§ **Extracted records**:

Content starts

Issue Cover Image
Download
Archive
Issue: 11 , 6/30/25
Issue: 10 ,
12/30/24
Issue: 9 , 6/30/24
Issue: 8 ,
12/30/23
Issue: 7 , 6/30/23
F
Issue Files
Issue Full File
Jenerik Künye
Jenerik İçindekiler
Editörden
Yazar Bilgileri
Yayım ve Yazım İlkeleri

Content ends

§ **What is expected**:
Reproduce the records in full, exactly as written.

§ **Solution**:
Issue Cover Image
Download
Archive
Issue: 11 , 6/30/25
Issue: 10 ,
12/30/24
Issue: 9 , 6/30/24
Issue: 8 ,
12/30/23
Issue: 7 , 6/30/23
F
Issue Files
Issue Full File
Jenerik Künye
Jenerik İçindekiler
Editörden
Yazar Bilgileri
Yayım ve Yazım İlkeleri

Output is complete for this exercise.